The milking machine has a fundamental part to play in mastitis control. Not only is it a place for harbouring infection, but it is one area where significant damage can occur to the teat end, says consultant Ian Ohnstad, The Dairy Group.
Vacuum level and pulsation
Farmers must be checking the machine daily to make sure it is not going to cause teat damage, adds Mr Ohnstad. “Testing the vacuum level daily is vital and you should be able to hear the vacuum regulator opening and closing when the cluster is attached.”
When the vacuum isn’t at the correct level, which in a low-level plant should be about 40-44kPa and in a high-level plant 44-48kPa, the teat can be damaged, he says.
“An incorrect vacuum level can cause teat end hyperkeratosis- a thickening of the skin that lines the teat canal, which provides an opening for mastitis pathogens to enter. A change in teat condition such as discolouration is a good sign there could be a problem with vacuum pressure or pulsation.”
Pulsation failures can also increase new infections and when there is deterioration in pulsation this can result in slow milking and teat damage, adds Mr Ohnstad. “When milking is slow the cow may not be completely milked out and this is a mastitis risk.”
Severe vacuum fluctuations in the claw piece can also cause liner slippage, which is one of the greatest causes of new infections, he adds.
“Liner slippage not only causes teat end damage, but it can also move infective pathogens from an infected quarter to a non infected quarter.”
Liner slippage can occur when:
* vacuum pressure is wrong
* liners are old
* liners are positioned wrong
* clusters are positioned wrong on teats – should hang vertically with weight equal on all four teats
* air bleed caused by a blockage – this could cause the cluster to flood with milk, bathing the teats in milk and presenting risk of infection.

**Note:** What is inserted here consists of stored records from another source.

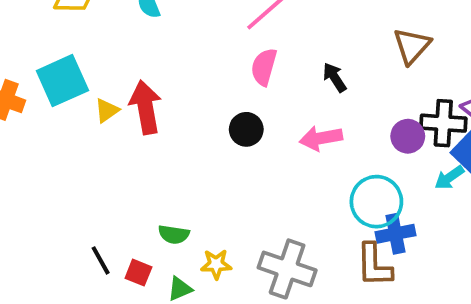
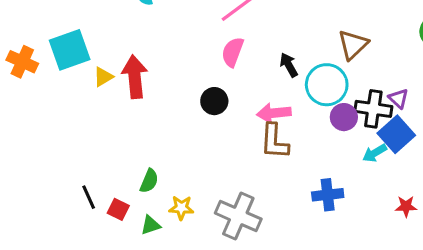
cyan circle: (376, 202) -> (327, 85), moved
green semicircle: (174, 234) -> (149, 181), turned -80
brown L-shape: (374, 265) -> (274, 141), moved

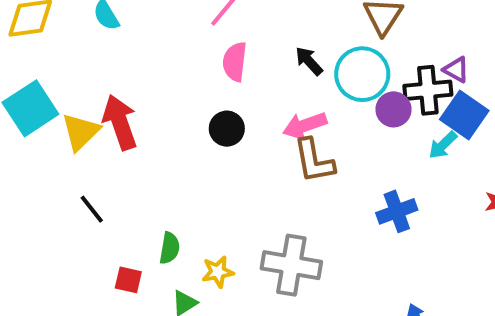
yellow triangle: (103, 77) -> (81, 132), size x1.5
black line: (89, 197) -> (92, 209), moved
red square: (118, 209) -> (128, 280), moved

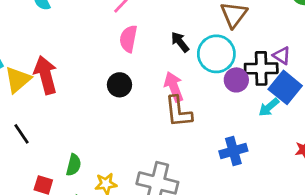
pink arrow: (305, 126) -> (174, 87), turned 84

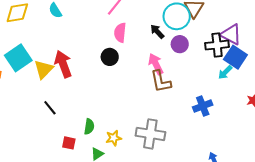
cyan circle: (216, 54) -> (177, 16), moved
purple triangle: (282, 56) -> (231, 34), size x1.6
purple circle: (236, 80) -> (180, 44), moved
black circle: (119, 85) -> (110, 57), moved

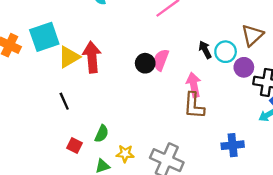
cyan circle: (177, 16) -> (226, 52), moved, size x0.7
pink semicircle: (120, 33) -> (161, 60), moved
purple circle: (180, 44) -> (244, 67), moved

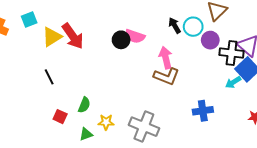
cyan square: (44, 37) -> (29, 19), size x0.6
red arrow: (92, 57) -> (73, 36), turned 152
pink semicircle: (161, 60) -> (135, 36), turned -90
brown L-shape: (194, 106) -> (166, 76), turned -70

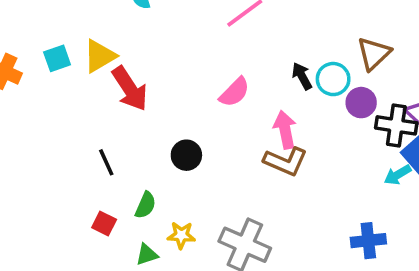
pink semicircle: (135, 36) -> (235, 92), turned -66
yellow triangle: (52, 37) -> (100, 56), moved
black circle: (121, 40) -> (186, 155), moved
black line: (49, 77) -> (106, 162), moved
blue cross: (203, 111) -> (368, 241), moved

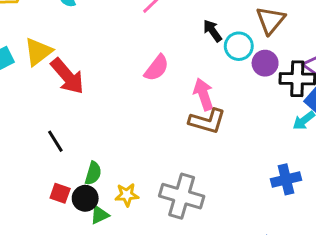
black arrow: (302, 76) -> (212, 31), moved
black circle: (186, 155) -> (85, 198), moved

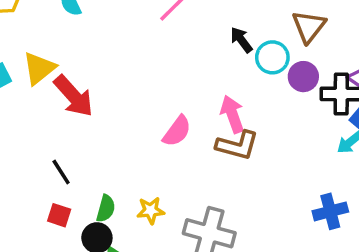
pink semicircle: (157, 68) -> (177, 131), moved
red square: (60, 193) -> (59, 215), moved
yellow star: (127, 195) -> (151, 210), moved

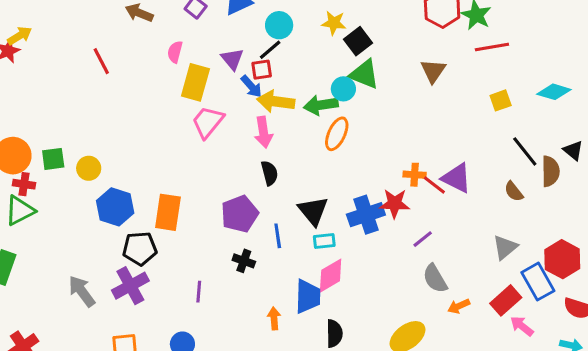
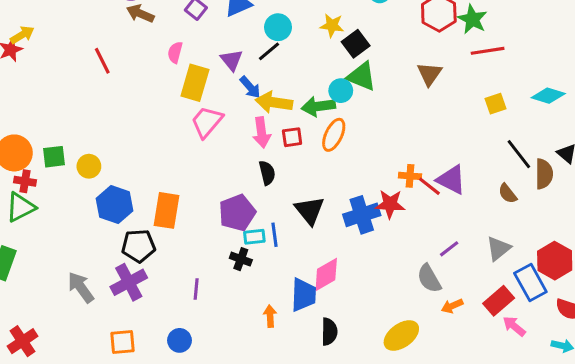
red square: (262, 70) -> (292, 137), moved
purple line: (423, 239) -> (449, 249), moved
cyan rectangle: (324, 241) -> (254, 237), moved

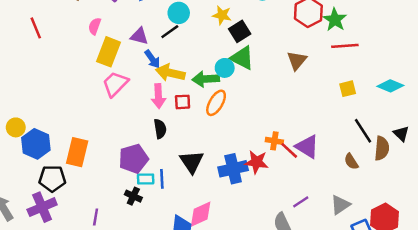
purple triangle: (232, 60) -> (139, 36), turned -42
yellow circle: (89, 166) -> (16, 127), moved

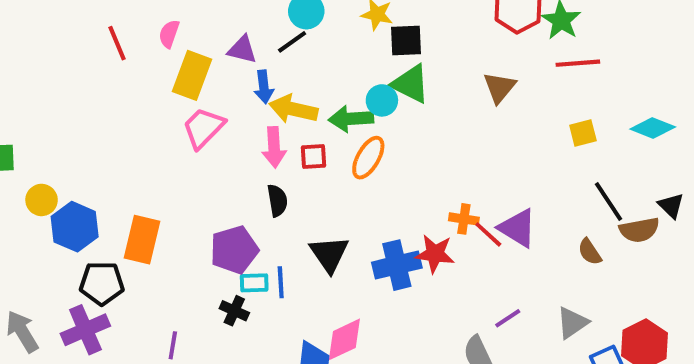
red line: (36, 28) -> (117, 43), moved
black square: (240, 31) -> (406, 41), turned 30
blue arrow: (152, 59) -> (264, 87), turned 30
brown semicircle: (382, 148) -> (639, 230), turned 75

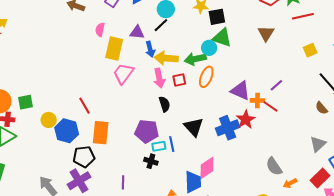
red line: (117, 43) -> (85, 106), moved
purple triangle: (518, 228) -> (240, 91), moved
purple pentagon: (234, 250) -> (147, 131), turned 30
red star: (435, 254) -> (246, 120), turned -30
purple line: (508, 318) -> (276, 85), moved

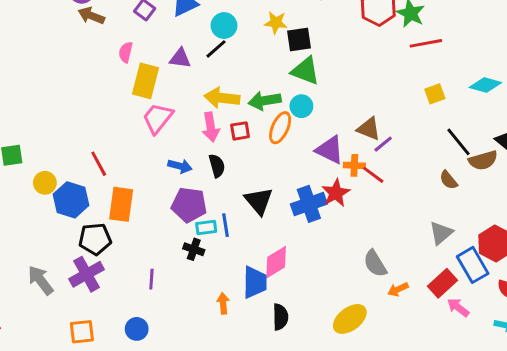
brown triangle: (266, 33) -> (369, 129), moved, turned -42
cyan circle: (209, 48) -> (301, 106), moved
blue arrow: (150, 49) -> (180, 166), moved, turned -63

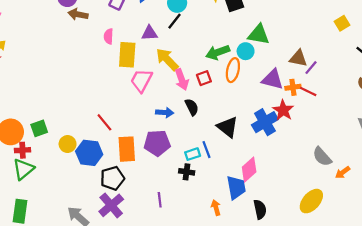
green triangle: (305, 71) -> (259, 34), moved
yellow arrow: (222, 98) -> (167, 59), moved, turned 50
purple pentagon: (189, 205) -> (157, 143), moved

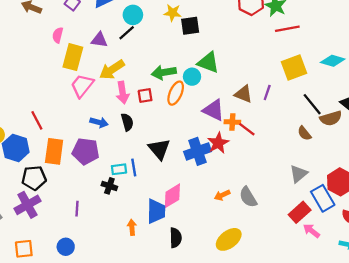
yellow square: (342, 23) -> (294, 67), size x1.6
yellow arrow: (167, 59) -> (112, 70), turned -90
purple line: (311, 68) -> (267, 93), moved, turned -32
orange arrow: (343, 172) -> (222, 195), moved

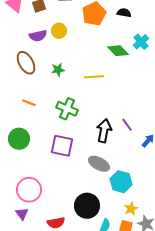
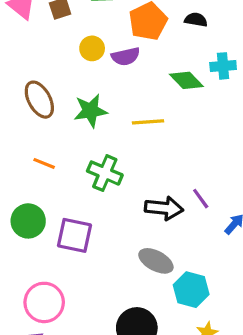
purple semicircle: (38, 36) -> (126, 56), moved
cyan cross: (141, 42) -> (223, 66), turned 35
green star: (58, 70) -> (90, 111), size x1.5
black arrow: (104, 131) -> (164, 208), turned 85
purple square: (62, 146) -> (74, 235), moved

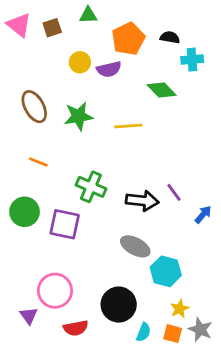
cyan cross: (223, 66) -> (192, 60), moved
green cross: (105, 173) -> (91, 187), moved
pink circle: (44, 302) -> (55, 291), moved

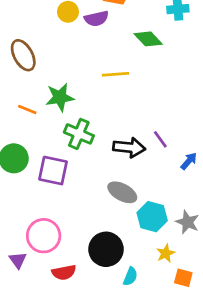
green star: (79, 116) -> (60, 97), moved
gray star: (200, 329) -> (187, 222), moved
orange square: (173, 334) -> (183, 278), moved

“When you are getting more than 5% of units slipping in a milking, then something is wrong,” warns Mr Ohnstad.
And making sure liners are changed every 2500 milking is vital, says Westpoint Vet Group’s Keith Baxter.
“The liner is the part of the milking machine that has contact with the teat and over time the rubber perishes and potentially becomes a reservoir for pathogens. Using liners for any longer is a false economy as you will reduce milking speed and increase mastitis risk.”
Milking machine tests
Apart from daily checks, milking machines should also undergo routine checks every year, says Mr Baxter.
1. A static test should be performed by a qualified technician every six months. This evaluates how the machine is behaving without any cows.
2. A dynamic test measures the vacuum and airflow rates while cows are being milked and ideally should be performed on an annual basis.
Pre- and post-milking preparation
And it’s not just the machine that can influence mastitis risk, preparation of the teat immediately before is also vital, says Mr Baxter who recommends the following three steps.
1. Sanitise teat
2. Stimulate teat and leave 90 seconds prior to attaching cluster.
3. Attach cluster and watch immediately to make sure milk doesn’t stop flowing.
“Stimulating the teat is vital, because when a cow is inadequately stimulated there will be initial milk let down but it will then stop.
This is called bimodal milking and exposes the teat to the full plant vacuum which will damage teats,” says Mr Baxter.The same can occur when clusters are left on too long, as over-milking will also result in teat end damage.
Once the cluster has been removed the teat should be covered with disinfectant (either by dip or spray) within 30 seconds as the teat canal will still be open and vulnerable to infection.
When plants are not adequately clean it also presents a serious risk for infecting cows, says Mr Ohnstad who recommends the following cleaning procedure:
1. Make sure the correct amount of water is recirculating- 10-12 litres for every milk point and at a water temperature of more than 55C
2. Make sure the appropriate amount of chemicals are used.
3. Check automatic cleaning systems are cleaning properly.
4. Milk all clinical mastitis cows last. And when automatic flushing systems are not installed clusters used to milk mastitic cows should be disinfected manually, after each mastitic cow.